(Items from a dataset)
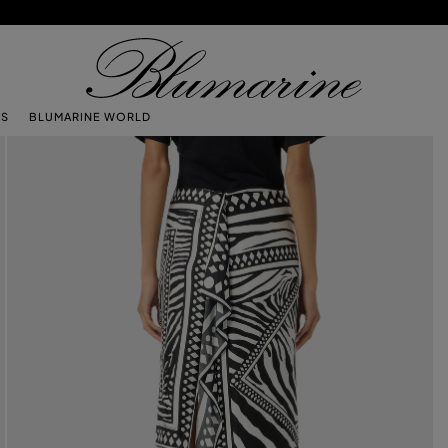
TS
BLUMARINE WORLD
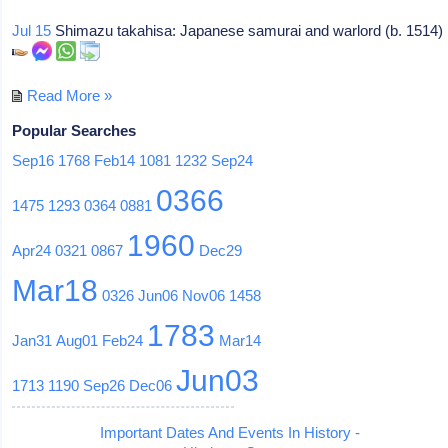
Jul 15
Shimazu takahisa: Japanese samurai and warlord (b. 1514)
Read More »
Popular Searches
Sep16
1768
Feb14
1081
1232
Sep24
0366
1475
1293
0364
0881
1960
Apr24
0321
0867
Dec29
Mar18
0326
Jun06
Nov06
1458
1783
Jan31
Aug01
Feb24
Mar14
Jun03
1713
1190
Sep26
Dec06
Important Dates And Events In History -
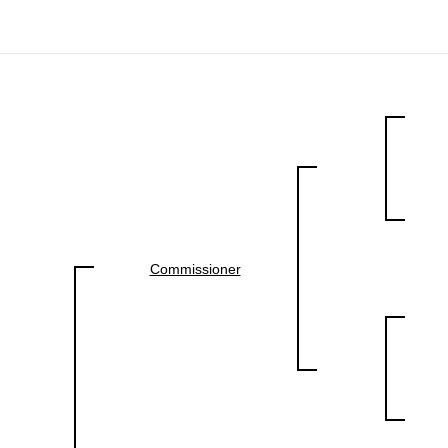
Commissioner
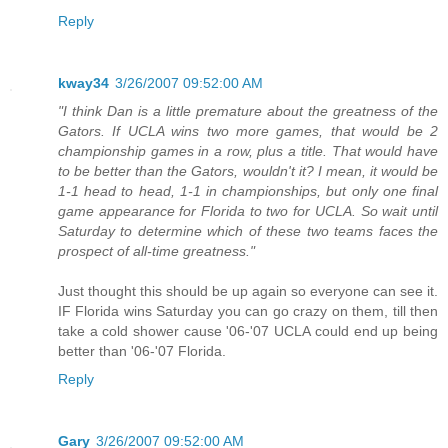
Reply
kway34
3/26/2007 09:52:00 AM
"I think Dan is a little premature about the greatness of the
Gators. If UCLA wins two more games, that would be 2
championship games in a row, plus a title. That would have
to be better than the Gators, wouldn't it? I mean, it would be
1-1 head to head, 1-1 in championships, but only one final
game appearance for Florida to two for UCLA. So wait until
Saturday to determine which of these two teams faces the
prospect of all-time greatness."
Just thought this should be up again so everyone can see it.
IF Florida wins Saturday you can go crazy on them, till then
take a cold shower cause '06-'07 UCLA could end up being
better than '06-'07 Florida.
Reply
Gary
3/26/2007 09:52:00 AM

What the task requires: The data above must be written out again word for word, without its pictures.

Written response:
TS
BLUMARINE WORLD
Jul 15
Shimazu takahisa: Japanese samurai and warlord (b. 1514)
Read More »
Popular Searches
Sep16
1768
Feb14
1081
1232
Sep24
0366
1475
1293
0364
0881
1960
Apr24
0321
0867
Dec29
Mar18
0326
Jun06
Nov06
1458
1783
Jan31
Aug01
Feb24
Mar14
Jun03
1713
1190
Sep26
Dec06
Important Dates And Events In History -
Commissioner
Reply
kway34
3/26/2007 09:52:00 AM
"I think Dan is a little premature about the greatness of the
Gators. If UCLA wins two more games, that would be 2
championship games in a row, plus a title. That would have
to be better than the Gators, wouldn't it? I mean, it would be
1-1 head to head, 1-1 in championships, but only one final
game appearance for Florida to two for UCLA. So wait until
Saturday to determine which of these two teams faces the
prospect of all-time greatness."
Just thought this should be up again so everyone can see it.
IF Florida wins Saturday you can go crazy on them, till then
take a cold shower cause '06-'07 UCLA could end up being
better than '06-'07 Florida.
Reply
Gary
3/26/2007 09:52:00 AM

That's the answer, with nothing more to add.